Someone out there yelled, “I vote for her!”

Then everyone started shouting. “Me, too!” “She’s the one!” Just when I thought my stuffies would collapse, people reached for me. Hands touched my arms, pulling me, pushing my back, gently, helping me get to Jeff. Hands guided me to the stage, practically lifted me up the stairs. The coach shrugged, and signaled to the band behind him to start playing again. Ana Sueño, last year’s prom queen, returning from college for this special moment, put something on my head as I walked past, but I barely noticed. Sparkling stars were shooting into the edges of my field of vision. All I could see was Jeff, reaching for my hands.

“Hello, gorgeous,” he said.

“Hello, yourself.” His hands were very warm and steady.

“You look fine,” he said, and I felt like I was in an old romantic comedy I’d watched many times with mom and dad.

“I feel fine,” I responded, as if reciting my line. But it was true. I did feel pretty fine, in a way I never had before.

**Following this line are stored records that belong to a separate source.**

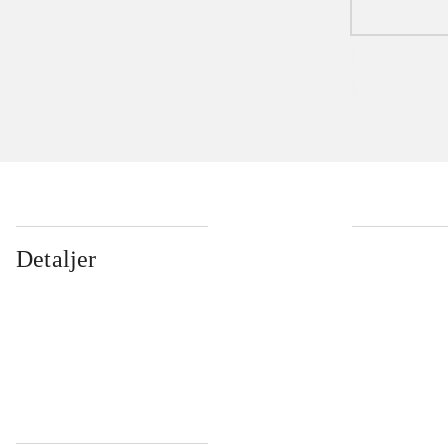
Detaljer
...
...
...
...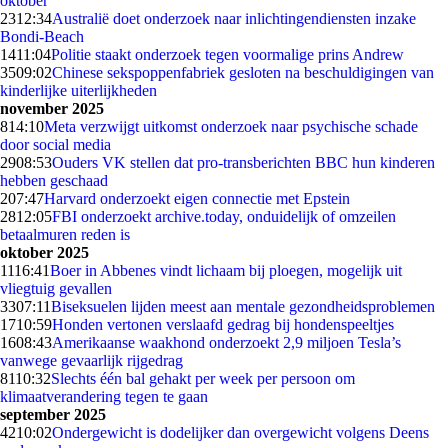
oktober
23
12:34
Australië doet onderzoek naar inlichtingendiensten inzake
Bondi-Beach
14
11:04
Politie staakt onderzoek tegen voormalige prins Andrew
35
09:02
Chinese sekspoppenfabriek gesloten na beschuldigingen van
kinderlijke uiterlijkheden
november 2025
8
14:10
Meta verzwijgt uitkomst onderzoek naar psychische schade
door social media
29
08:53
Ouders VK stellen dat pro-transberichten BBC hun kinderen
hebben geschaad
2
07:47
Harvard onderzoekt eigen connectie met Epstein
28
12:05
FBI onderzoekt archive.today, onduidelijk of omzeilen
betaalmuren reden is
oktober 2025
11
16:41
Boer in Abbenes vindt lichaam bij ploegen, mogelijk uit
vliegtuig gevallen
33
07:11
Biseksuelen lijden meest aan mentale gezondheidsproblemen
17
10:59
Honden vertonen verslaafd gedrag bij hondenspeeltjes
16
08:43
Amerikaanse waakhond onderzoekt 2,9 miljoen Tesla’s
vanwege gevaarlijk rijgedrag
81
10:32
Slechts één bal gehakt per week per persoon om
klimaatverandering tegen te gaan
september 2025
42
10:02
Ondergewicht is dodelijker dan overgewicht volgens Deens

The cheering crowd parted as we walked down off the stage to dance, and the band started playing the dreamlike Fairytale Waltz that had been played at our school's prom since the legendary class of 1929.

There are moments in everyone’s lives where they feel as if the current of a greater story has swept them up; when suddenly, without warning, their lives converge with destiny, and somehow the confusion of everyday life dissolves, and they know just what they must do. This is how Jeff describes the moment he saw me and lifted that adorable finger. I felt that way, too, but in a strangely passive way. Like, it wasn’t my own actions that mattered in that moment, but people around me suddenly knew what to do. And that, I believe, is what made my life a fairy tale—not the coincidental details of shoes and godmothers and pu(m)pkins. The feeling I got to experience, of being chosen just for being who you are, is different in a fairy tale than in a hero’s journey. And this was my wonderful fortune.

Wonderful not only because Jeff “discovered” me…but because also, at this point, it was time for Harry to stand up to Sylvia.